**WHAT YOU ARE ASKED TO DO:**
In the entries below, how many lines contain the word "HeadHunter"? State the number and nothing more.

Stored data
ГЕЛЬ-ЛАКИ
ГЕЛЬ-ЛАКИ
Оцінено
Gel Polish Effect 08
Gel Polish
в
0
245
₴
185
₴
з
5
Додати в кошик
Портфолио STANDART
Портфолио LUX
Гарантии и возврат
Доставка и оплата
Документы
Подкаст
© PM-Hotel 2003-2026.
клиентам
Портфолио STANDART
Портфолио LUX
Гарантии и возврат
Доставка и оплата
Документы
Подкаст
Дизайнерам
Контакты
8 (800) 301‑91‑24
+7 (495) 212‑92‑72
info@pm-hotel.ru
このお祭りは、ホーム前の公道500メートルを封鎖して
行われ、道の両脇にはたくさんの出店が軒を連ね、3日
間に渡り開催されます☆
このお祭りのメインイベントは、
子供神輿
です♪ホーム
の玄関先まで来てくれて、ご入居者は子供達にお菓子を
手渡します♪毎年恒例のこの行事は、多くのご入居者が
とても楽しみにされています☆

...

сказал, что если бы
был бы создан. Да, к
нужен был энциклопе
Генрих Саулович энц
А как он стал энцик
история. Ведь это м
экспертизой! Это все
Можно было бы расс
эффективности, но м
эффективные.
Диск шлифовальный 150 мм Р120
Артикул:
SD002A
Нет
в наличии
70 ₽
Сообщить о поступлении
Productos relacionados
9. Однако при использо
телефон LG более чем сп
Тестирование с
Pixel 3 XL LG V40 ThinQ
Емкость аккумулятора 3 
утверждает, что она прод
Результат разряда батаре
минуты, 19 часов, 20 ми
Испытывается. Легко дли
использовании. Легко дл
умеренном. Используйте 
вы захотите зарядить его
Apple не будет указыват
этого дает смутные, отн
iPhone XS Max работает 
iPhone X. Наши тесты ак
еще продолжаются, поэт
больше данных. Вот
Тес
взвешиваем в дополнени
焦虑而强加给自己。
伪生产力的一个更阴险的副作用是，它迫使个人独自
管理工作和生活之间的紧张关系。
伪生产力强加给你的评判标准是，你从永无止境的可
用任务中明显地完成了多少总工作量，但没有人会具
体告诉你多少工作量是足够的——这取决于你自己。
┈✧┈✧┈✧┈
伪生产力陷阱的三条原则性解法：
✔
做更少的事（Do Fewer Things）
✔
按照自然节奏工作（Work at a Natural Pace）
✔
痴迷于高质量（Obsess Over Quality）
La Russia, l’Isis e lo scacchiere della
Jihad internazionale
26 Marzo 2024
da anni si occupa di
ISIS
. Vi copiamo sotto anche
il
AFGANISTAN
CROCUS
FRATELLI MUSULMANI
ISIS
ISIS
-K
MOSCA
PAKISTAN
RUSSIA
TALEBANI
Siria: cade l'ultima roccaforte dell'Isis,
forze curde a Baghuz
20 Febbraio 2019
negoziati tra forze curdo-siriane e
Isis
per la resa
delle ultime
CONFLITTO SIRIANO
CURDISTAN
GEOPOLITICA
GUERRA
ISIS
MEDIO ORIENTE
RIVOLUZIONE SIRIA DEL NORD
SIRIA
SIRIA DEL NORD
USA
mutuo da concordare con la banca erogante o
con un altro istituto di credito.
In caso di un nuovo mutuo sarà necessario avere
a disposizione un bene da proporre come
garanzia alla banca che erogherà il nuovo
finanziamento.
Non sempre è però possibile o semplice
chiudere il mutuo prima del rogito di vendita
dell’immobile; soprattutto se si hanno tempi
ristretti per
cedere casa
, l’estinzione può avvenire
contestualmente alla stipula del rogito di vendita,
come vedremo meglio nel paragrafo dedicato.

* * *

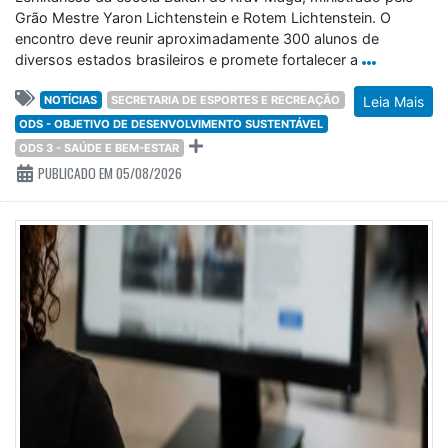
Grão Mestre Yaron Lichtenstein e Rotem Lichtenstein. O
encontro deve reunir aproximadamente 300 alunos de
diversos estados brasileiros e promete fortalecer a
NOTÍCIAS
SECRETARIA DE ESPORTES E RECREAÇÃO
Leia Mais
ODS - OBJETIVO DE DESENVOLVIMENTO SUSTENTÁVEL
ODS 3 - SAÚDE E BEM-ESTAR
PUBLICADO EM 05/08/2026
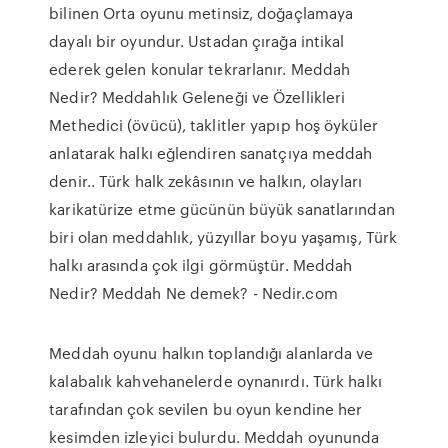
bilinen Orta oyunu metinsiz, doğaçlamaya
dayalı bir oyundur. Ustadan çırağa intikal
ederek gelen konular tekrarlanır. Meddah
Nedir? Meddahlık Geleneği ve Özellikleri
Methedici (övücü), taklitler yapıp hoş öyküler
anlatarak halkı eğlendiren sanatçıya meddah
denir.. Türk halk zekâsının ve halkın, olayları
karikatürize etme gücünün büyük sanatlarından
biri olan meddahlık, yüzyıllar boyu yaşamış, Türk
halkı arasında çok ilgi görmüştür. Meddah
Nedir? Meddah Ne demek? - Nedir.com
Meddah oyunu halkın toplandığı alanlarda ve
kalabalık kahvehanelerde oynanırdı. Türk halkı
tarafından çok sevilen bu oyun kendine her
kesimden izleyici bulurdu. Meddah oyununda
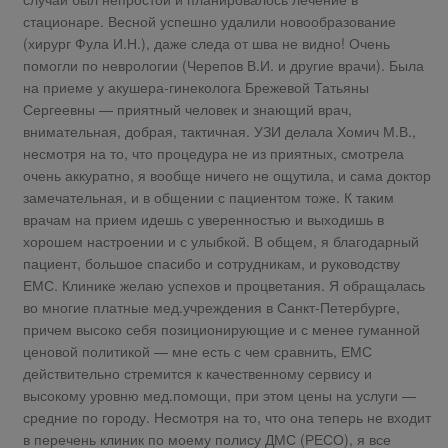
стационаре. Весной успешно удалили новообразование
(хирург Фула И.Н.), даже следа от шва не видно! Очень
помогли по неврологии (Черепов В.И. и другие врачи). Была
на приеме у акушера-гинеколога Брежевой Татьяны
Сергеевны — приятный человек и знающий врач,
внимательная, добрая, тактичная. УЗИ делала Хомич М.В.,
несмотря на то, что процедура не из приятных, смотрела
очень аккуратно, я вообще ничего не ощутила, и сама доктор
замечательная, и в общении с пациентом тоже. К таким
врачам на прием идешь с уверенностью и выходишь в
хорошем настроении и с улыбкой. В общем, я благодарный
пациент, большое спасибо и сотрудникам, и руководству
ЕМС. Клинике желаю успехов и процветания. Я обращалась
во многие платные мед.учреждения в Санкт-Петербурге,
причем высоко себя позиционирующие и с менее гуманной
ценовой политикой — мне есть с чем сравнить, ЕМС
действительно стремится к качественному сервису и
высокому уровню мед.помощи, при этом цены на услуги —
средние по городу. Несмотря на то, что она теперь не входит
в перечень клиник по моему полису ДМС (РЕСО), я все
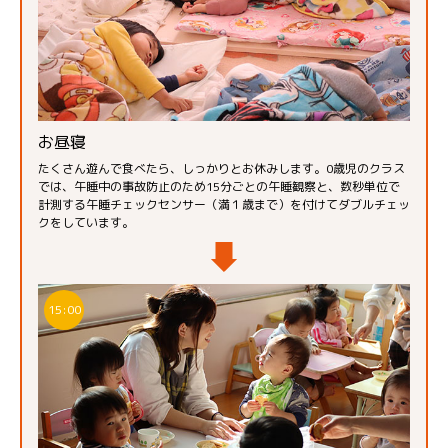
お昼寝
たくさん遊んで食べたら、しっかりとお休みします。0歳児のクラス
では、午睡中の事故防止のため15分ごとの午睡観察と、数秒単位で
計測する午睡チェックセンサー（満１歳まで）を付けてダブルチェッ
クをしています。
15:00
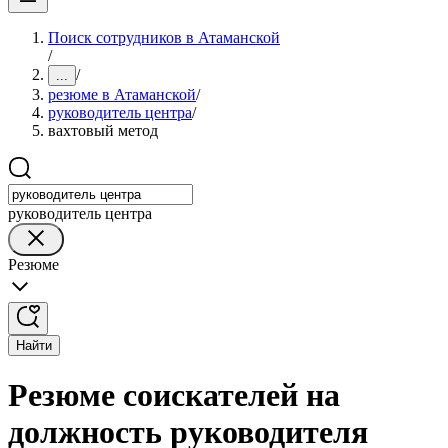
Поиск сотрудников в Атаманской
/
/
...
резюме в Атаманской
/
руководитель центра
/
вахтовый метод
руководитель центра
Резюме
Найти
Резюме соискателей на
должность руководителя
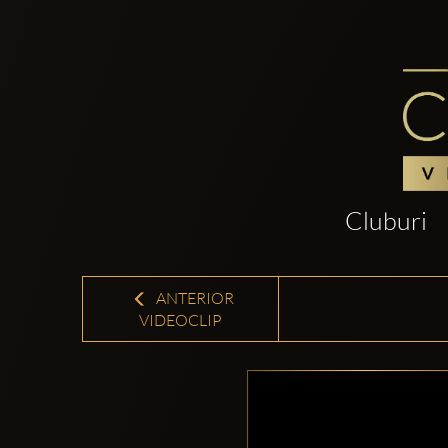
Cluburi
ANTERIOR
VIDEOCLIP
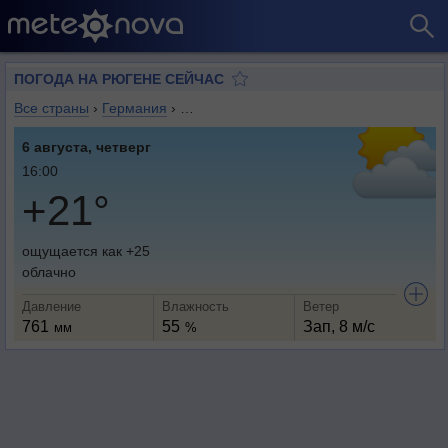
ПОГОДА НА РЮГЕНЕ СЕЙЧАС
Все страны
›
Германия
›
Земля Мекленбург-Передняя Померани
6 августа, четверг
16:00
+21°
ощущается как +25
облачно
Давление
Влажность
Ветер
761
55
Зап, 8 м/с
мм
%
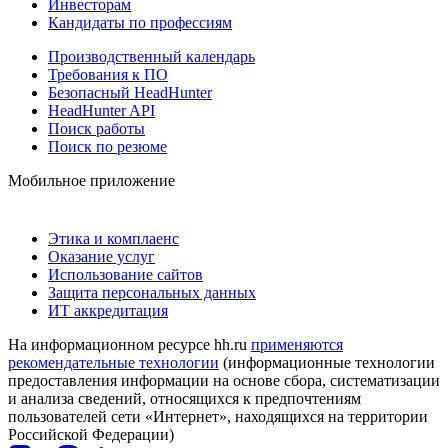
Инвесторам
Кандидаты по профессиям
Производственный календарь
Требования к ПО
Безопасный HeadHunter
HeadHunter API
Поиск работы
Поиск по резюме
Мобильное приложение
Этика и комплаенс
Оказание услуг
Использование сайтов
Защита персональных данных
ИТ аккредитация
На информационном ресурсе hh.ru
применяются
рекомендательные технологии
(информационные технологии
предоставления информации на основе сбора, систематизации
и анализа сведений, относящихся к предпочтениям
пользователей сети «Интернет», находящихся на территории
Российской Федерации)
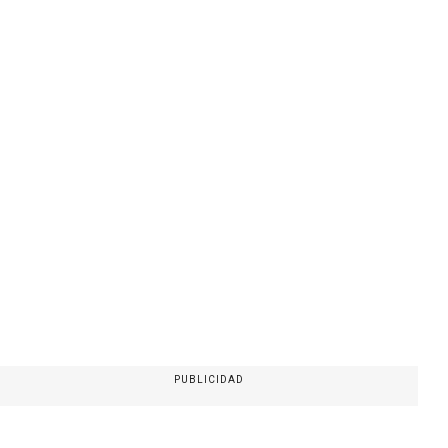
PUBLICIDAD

**OUTPUT FOR THIS EXERCISE:**
2